In this lapse of values like equality and fairness, no one can now stay behind personally comfortable walls with people like ourselves and ask someone else – politicians and other “leaders” – to solve the problems that we all let fester, thinking we were immune to catastrophes that only affected others. The cooperation and compromises we need for change will not happen until “we the people” demonstrate that it can be done in our local communities. Wherever we live, we must model it before we demand it of others.
Only private citizens can develop a new consensus about the future role of our nations in the world and its collective responsibility for the use of our common heritage to benefit all Americans and the world at large. All of us must learn again that when a singular government becomes the central orchestrator of a complex society and distorts its laws to benefit the few, it will kill “the goose that lays the golden eggs.”
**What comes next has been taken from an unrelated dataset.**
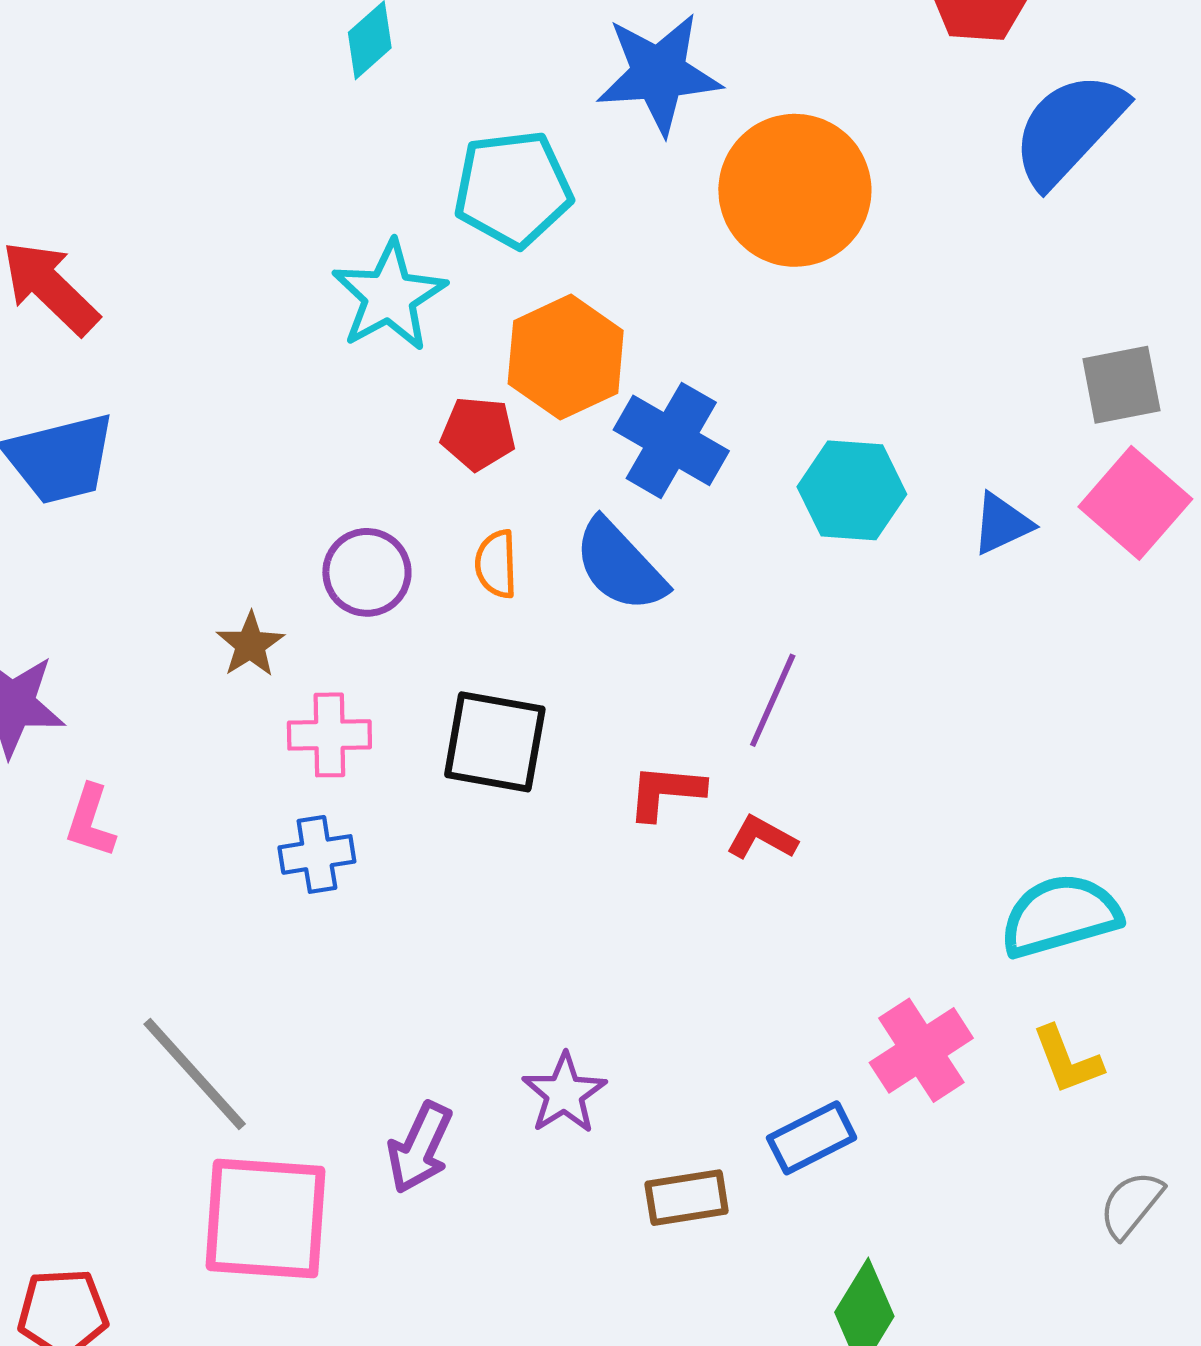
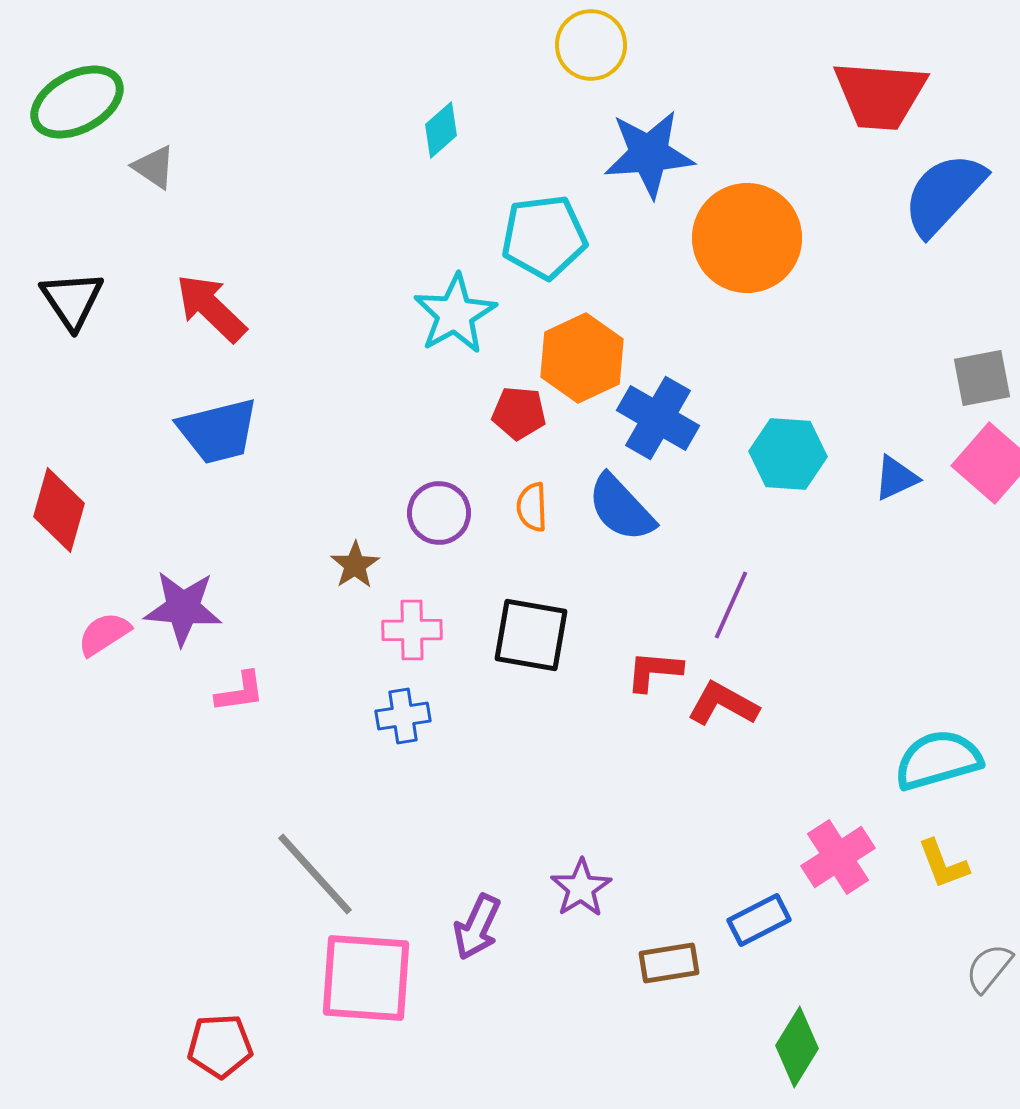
pink L-shape: (90, 821) -> (240, 692), turned -116
red L-shape: (762, 838) -> (723, 704), size x1.4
Reviewing laboratory and cross-national studies, Kay’s paper illuminates four situations that foster system justification: system threat, system dependence, system inescapability, and low personal control.
When we’re threatened, we defend ourselves — and our systems. Before 9/11, for instance, President George W. Bush was sinking in the polls. But as soon as the planes hit the World Trade Center, the president’s approval ratings soared. So did support for Congress and the police. During Hurricane Katrina, America witnessed FEMA’s spectacular failure to rescue the hurricane’s victims. Yet many people blamed those victims for their fate rather than admitting the agency flunked and supporting ideas for fixing it. In times of crisis, say the authors, we want to believe the system works.
We also defend systems we rely on. In one experiment, students made to feel dependent on their university defended a school funding policy — but disapproved of the same policy if it came from the government, which they didn’t perceive as affecting them closely. However, if they felt dependent on the government, they liked the policy originating from it, but not from the school.
When it comes to health, we largely depend on conventional and regulatory systems that we feel assist in maintaining or advancing mechanisms that help control our health. The problem is, we have created self-perpetuating institutions that do the opposite. The FDA, USDA, NIAID, NIH CDC nationally and the WHO internationally are just a few examples of agencies whose implicit purpose is to support corporate entities such as pharmaceutical conglomerates that destroy rather than advance our health. They spread their octopus-like arms as mechanisms to convert and re-allocate large percentages of the nation’s common resources (its human labor, nature’s riches, and citizens’ creativity) to a small percentage of U.S. citizens and international corporations. This process includes not only the transfer of general tax revenue. Even more important is the use (or non-use) of regulatory power to economically favor certain groups, particularly the largely amoral financial and corporate sectors.
When we feel we can’t escape a system, we adapt. That includes feeling okay about things we might otherwise consider undesirable. The authors note one study in which participants were told that men’s salaries in their country are 20% higher than women’s. Rather than implicate an unfair system, those who felt they couldn’t emigrate chalked up the wage gap to innate differences between the sexes.
“You’d think that when people are stuck with a system, they’d want to change it more,” says Kay. But in fact, the more stuck they are, the more likely are they to explain away its shortcomings. Finally, a related phenomenon: The less control people feel over their own lives, the more they endorse systems and leaders that offer a sense of order.
The research on system justification can enlighten those who are frustrated when people don’t rise up in what would seem their own best interests. Says Kay: “If you want to understand how to get social change to happen, you need to understand the conditions that make people resist change and what makes them open to acknowledging that change might be a necessity.”